(Task instructions): Copying rule for the data below: take the line containing "yuklab oling" and every line after it to the end, exactly, and drop all pictures.

======== Data in this exercise ========

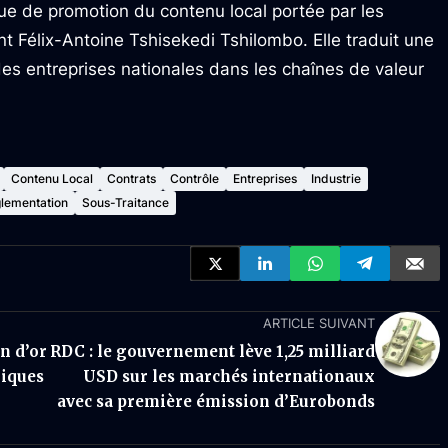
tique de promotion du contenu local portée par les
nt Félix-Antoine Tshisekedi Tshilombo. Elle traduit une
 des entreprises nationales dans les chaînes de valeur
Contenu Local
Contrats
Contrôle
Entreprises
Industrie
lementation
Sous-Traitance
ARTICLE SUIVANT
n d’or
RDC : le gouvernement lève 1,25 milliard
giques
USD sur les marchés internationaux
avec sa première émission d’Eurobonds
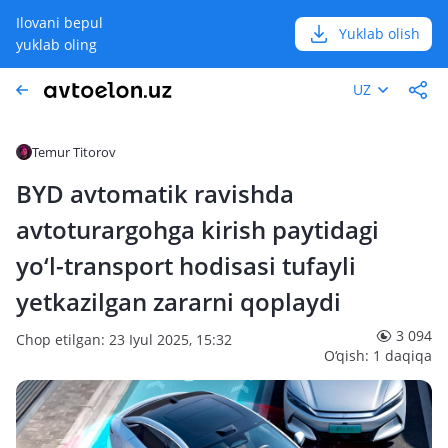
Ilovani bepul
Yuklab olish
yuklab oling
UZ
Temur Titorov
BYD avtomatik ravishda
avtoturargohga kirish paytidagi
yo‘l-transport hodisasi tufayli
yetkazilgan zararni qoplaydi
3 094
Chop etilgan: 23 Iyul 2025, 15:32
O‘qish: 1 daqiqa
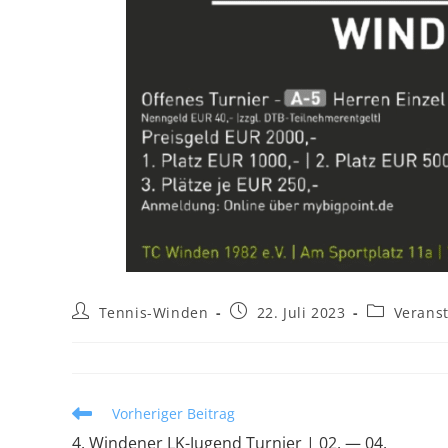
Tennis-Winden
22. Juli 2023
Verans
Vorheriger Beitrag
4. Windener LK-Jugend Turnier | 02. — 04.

========

(Answer box):
yuklab oling
UZ
Temur Titorov
BYD avtomatik ravishda
avtoturargohga kirish paytidagi
yo‘l-transport hodisasi tufayli
yetkazilgan zararni qoplaydi
3 094
Chop etilgan: 23 Iyul 2025, 15:32
O‘qish: 1 daqiqa
Tennis-Winden
22. Juli 2023
Verans
Vorheriger Beitrag
4. Windener LK-Jugend Turnier | 02. — 04.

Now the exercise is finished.